On dit qu'il y a interférence quand un sujet bilingue utilise dans une langue-cible A un trait phonétique, morphologique, lexical ou syntaxique caractéristique de la langue B. L’emprunt et le calque sont souvent dus, a l’origine à des interférences. Mais l'interférence reste individuelle et involontaire, alors que l'emprunt et le calque sont en cours d’intégration ou intégrés dans la langue A. (Dictionnaire de Linguistique, Larousse, 2002 ). 

Pour William Mackey (in Bilinguisme et contact des langues, Éditions Klincksieck, Paris, 1976), par interférence, on entend l’utilisation que fait un sujet parlant ou écrivant une langue, de termes appartenant à une autre langue ou à un autre dialecte ; ce phénomène relève du discours. Par intégration, l’incorporation dans une langue ou un dialecte d’éléments appartenant à une autre langue ; ce phénomène relève de la langue. Aussi, selon Mackey, l’incidence de l’interférence influe sur le degré de vacillation, et conséquemment sur la rapidité d’évolution d’une ou plusieurs langues ou dialectes. Si bien que les étapes d’une évolution qui prendrait plusieurs générations dans un contexte unilingue, peuvent se réaliser en une seule génération sous l’impact du bilinguisme.

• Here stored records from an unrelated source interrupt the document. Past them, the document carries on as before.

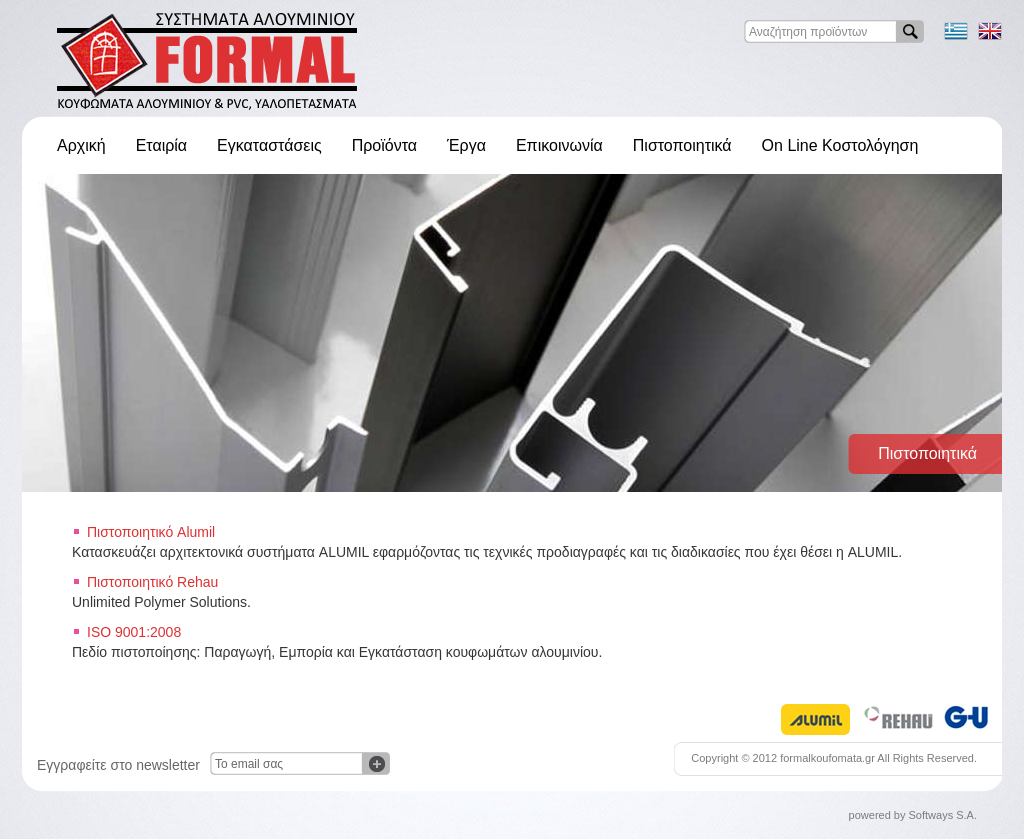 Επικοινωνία (559, 145)
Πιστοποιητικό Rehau (152, 582)
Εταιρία (161, 145)
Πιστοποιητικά (682, 145)
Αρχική (81, 145)
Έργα (466, 145)
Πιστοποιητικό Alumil (151, 532)
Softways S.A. (943, 815)
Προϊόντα (384, 145)
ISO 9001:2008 (134, 632)
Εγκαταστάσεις (269, 145)
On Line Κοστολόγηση (840, 145) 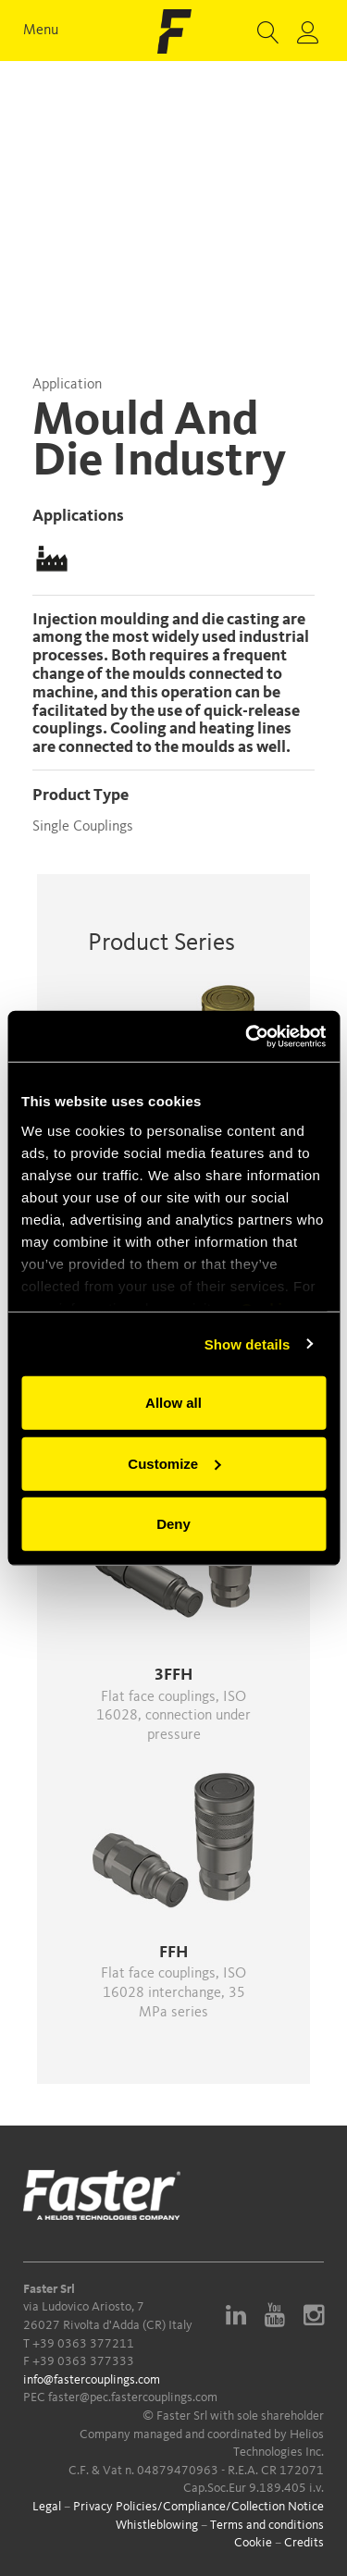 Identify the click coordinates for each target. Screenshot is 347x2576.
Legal (46, 2506)
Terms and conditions (267, 2525)
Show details (247, 1343)
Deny (173, 1524)
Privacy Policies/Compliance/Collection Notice (198, 2506)
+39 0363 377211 (83, 2343)
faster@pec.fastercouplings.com (132, 2397)
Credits (304, 2542)
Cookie (253, 2542)
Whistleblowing (157, 2525)
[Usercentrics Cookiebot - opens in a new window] (247, 1036)
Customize (174, 1463)
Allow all (173, 1403)
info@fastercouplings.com (91, 2379) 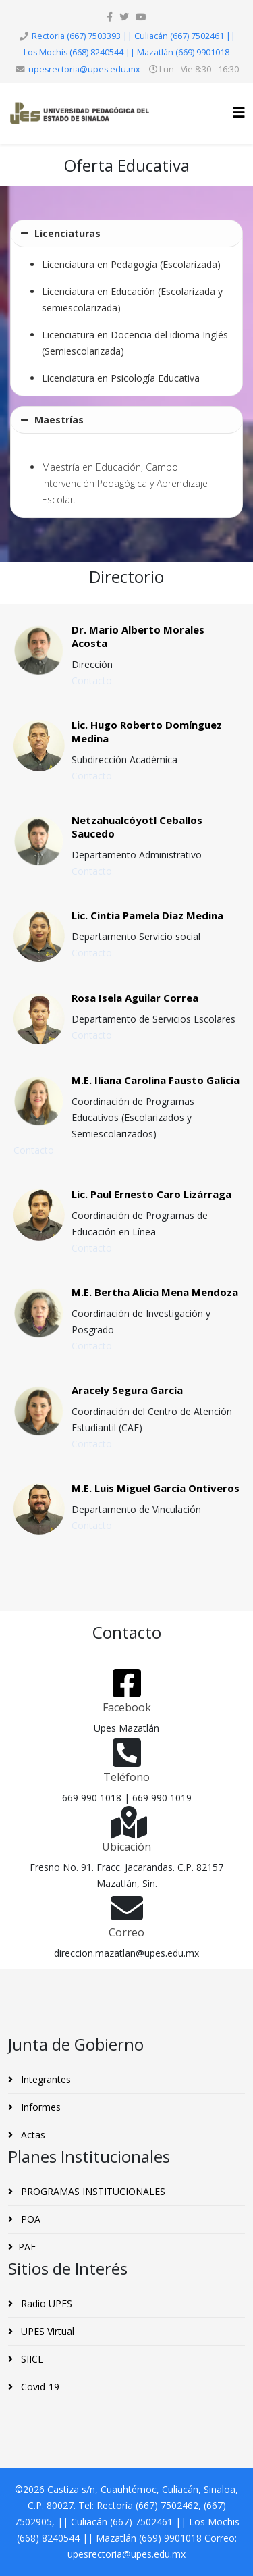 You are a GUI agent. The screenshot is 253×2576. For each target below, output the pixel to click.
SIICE (30, 2358)
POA (29, 2219)
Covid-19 (38, 2386)
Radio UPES (45, 2303)
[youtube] (141, 16)
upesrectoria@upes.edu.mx (84, 69)
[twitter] (124, 16)
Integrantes (44, 2079)
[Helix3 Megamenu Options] (239, 112)
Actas (31, 2134)
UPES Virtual (46, 2331)
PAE (27, 2246)
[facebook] (110, 16)
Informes (39, 2107)
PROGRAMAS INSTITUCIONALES (91, 2191) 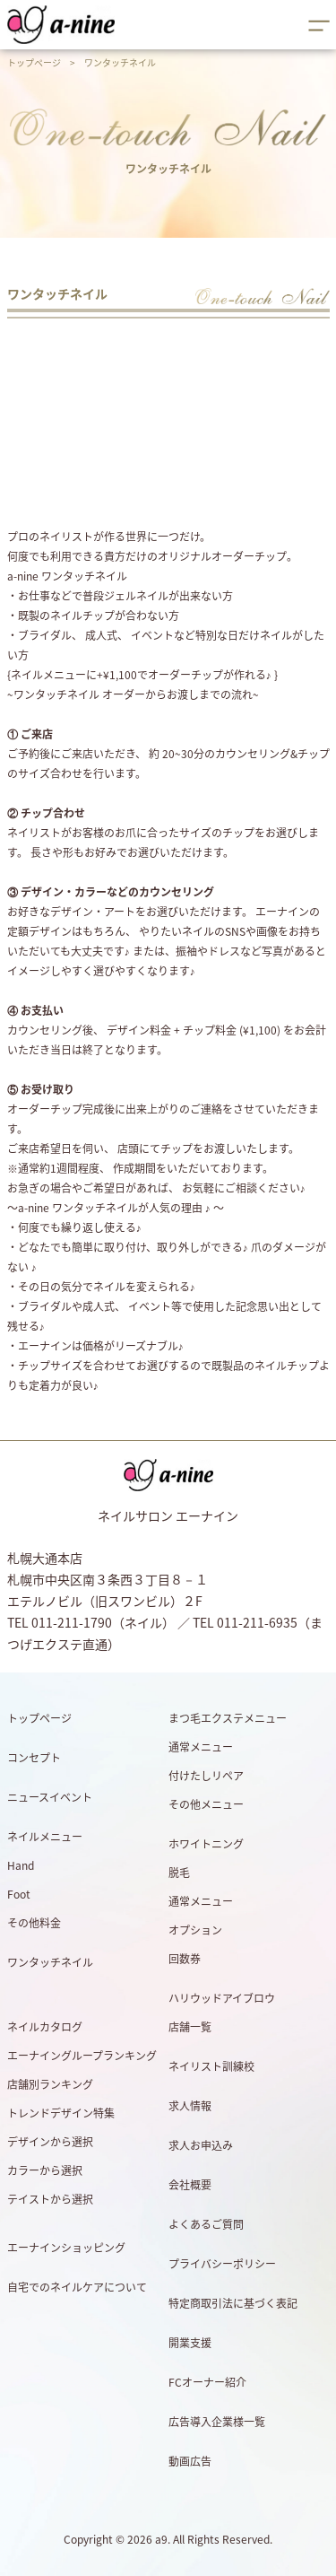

Pour Uriel Weinreich (in Languages in contact, Mouton, La Haye, 1953) « Le mot interférence désigne un remaniement de structures qui résulte de l’introduction d’éléments étrangers dans les domaines les plus fortement structurés de la langue, comme l’ensemble du système phonologique, une grande partie de la morphologie et de la syntaxe et certains domaines du vocabulaire (parenté, couleur, temps, etc.). »

Types d'interférences

On peut distinguer trois types d’interférences : les interférences phoniques, les interférences syntaxiques et les interférences lexicales.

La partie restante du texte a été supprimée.